= Lee Quarnstrom =

American journalist (1939 – 2021 )

Lee Quarnstrom 13 Nov 1939 – September 29, 2021 was an American journalist, executive editor of Larry Flynt’s Hustler Magazine, and a Beatnik. He was a core member of the Merry Pranksters, a group loosely led by novelist Ken Kesey.

==Career==
Quarnstrom grew up in Longview, Washington, and the Chicago suburb of Wilmette, Illinois, where he attended New Trier High School. Quarnstrom's journalism career began with the City News Bureau of Chicago, which soon gave way to his cross-country adventures.
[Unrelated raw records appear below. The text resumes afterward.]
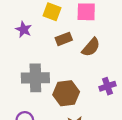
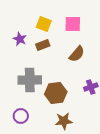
brown rectangle: (64, 39) -> (43, 45), moved

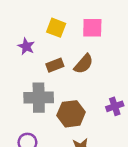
brown rectangle: (43, 45) -> (55, 65), moved
brown semicircle: (77, 54) -> (84, 64), moved

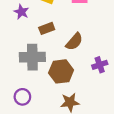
brown semicircle: (84, 64) -> (74, 42), moved

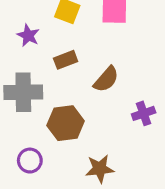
gray cross: (32, 57) -> (23, 92), moved
brown hexagon: (61, 71) -> (66, 123), moved

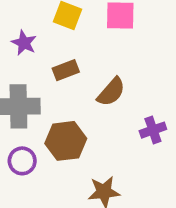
purple circle: (30, 161) -> (22, 161), moved

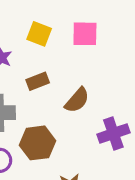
purple cross: (153, 130) -> (113, 133), size x1.4

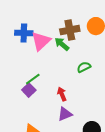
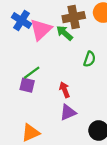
blue cross: (24, 33) -> (21, 20), turned 30
green semicircle: (84, 67) -> (90, 59), turned 136
purple square: (29, 90) -> (27, 85), turned -32

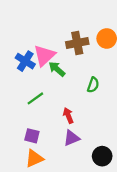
blue cross: (21, 20) -> (25, 61), moved
green arrow: (65, 33) -> (57, 69), moved
purple square: (27, 85) -> (32, 136), moved

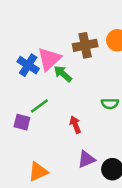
green semicircle: (93, 85) -> (110, 104), moved, turned 70
purple square: (32, 136) -> (22, 122), moved
purple triangle: (72, 138) -> (86, 159), moved

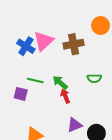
brown cross: (85, 45) -> (74, 44), moved
green arrow: (63, 74) -> (60, 83), moved
green line: (39, 106) -> (35, 80), turned 49

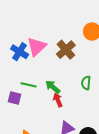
brown cross: (74, 44) -> (66, 50), turned -30
green semicircle: (94, 78) -> (86, 83), turned 96

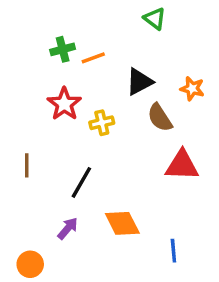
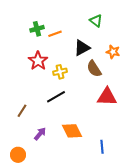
green triangle: (155, 19) -> (96, 21), moved
brown line: (27, 165) -> (22, 111), moved, turned 32
black line: (81, 182) -> (56, 97), moved, turned 30

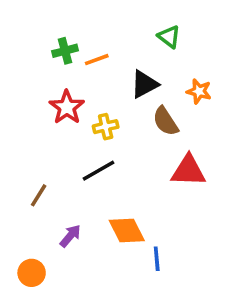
blue line: (102, 147) -> (157, 259), moved

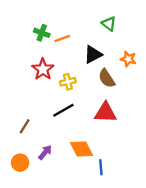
green cross: (65, 51) -> (42, 33), turned 35
red triangle: (188, 171) -> (105, 113), moved
orange circle: (32, 273) -> (20, 163), moved

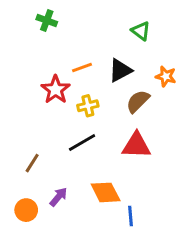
green cross: (42, 33) -> (47, 21), moved
orange line: (62, 38) -> (82, 68), moved
brown semicircle: (107, 78) -> (138, 101), turned 78

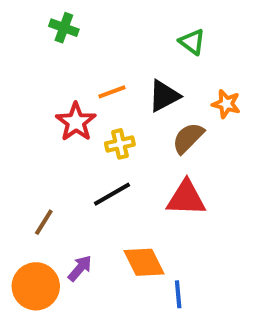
orange circle: (26, 210) -> (36, 286), size x1.5

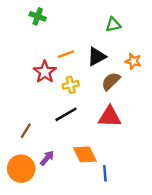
green triangle: (192, 42) -> (113, 25), turned -49

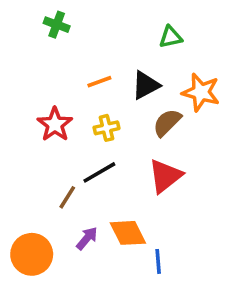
orange star: (133, 61) -> (201, 92), size x1.5
red star: (45, 72) -> (55, 124), moved
red triangle: (110, 117) -> (165, 176), turned -40
brown line: (26, 131) -> (67, 197), moved
purple arrow: (47, 158) -> (87, 238), moved

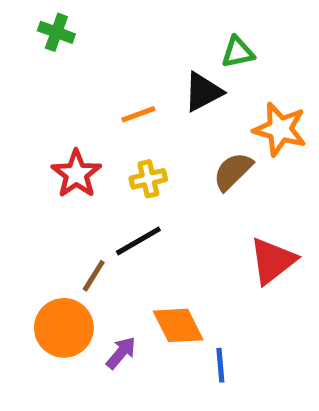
green cross: (57, 25) -> (56, 32), moved
black triangle: (146, 85) -> (203, 92), moved
red triangle: (165, 176) -> (273, 261), moved
purple arrow: (87, 238) -> (121, 353), moved
orange circle: (32, 254) -> (64, 328), moved

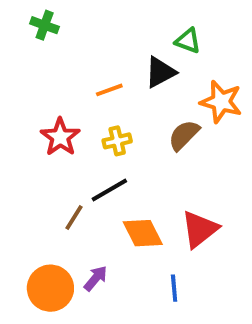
green triangle: (238, 52) -> (188, 41), turned 32
red triangle: (273, 261) -> (200, 229), moved
orange diamond: (178, 325) -> (143, 233), moved
orange circle: (64, 328) -> (50, 288), moved

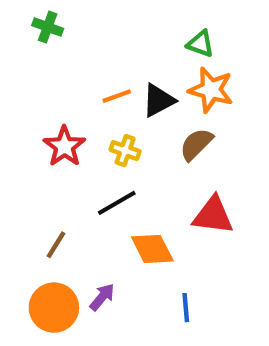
black triangle: (160, 72) -> (159, 100), moved
orange star: (221, 102) -> (211, 90), moved
yellow cross: (117, 141) -> (125, 151), turned 32
brown line: (74, 217) -> (56, 245), moved
red triangle: (200, 229) -> (213, 215), moved, turned 45

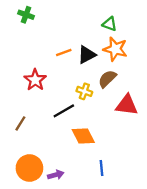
yellow cross: (125, 151) -> (84, 91), moved
red triangle: (213, 215) -> (127, 105), moved
brown line: (56, 245) -> (20, 123), moved
purple arrow: (102, 297) -> (56, 175), moved, turned 35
As a post-Beat Generation, pre-Hippie beatnik, Quarnstrom lived in San Francisco, Greenwich Village, Seattle, Mexico City, and Ken Kesey’s remote home in the Santa Cruz Mountains above the San Francisco Bay Area. At a cabin in La Honda, California, where Quarnstrom lived, frequent visitors included the Hells Angels and The Warlocks, who were precursors to the Grateful Dead. The notorious parties held at La Honda involved fluorescent paints, black lights, and LSD. This was the start of what came to be known as The Acid Tests, which Quarnstrom helped organize. The events from La Honda are described in Tom Wolfe's book, The Electric Kool-Aid Acid Test and Hunter S. Thompson's Hell's Angels: The Strange and Terrible Saga of the Outlaw Motorcycle Gangs. Quarnstrom's marriage to Space Daisy at Bill Graham's Fillmore Auditorium is documented in the book The Summer of Love: Haight-Ashbury At Its Highest.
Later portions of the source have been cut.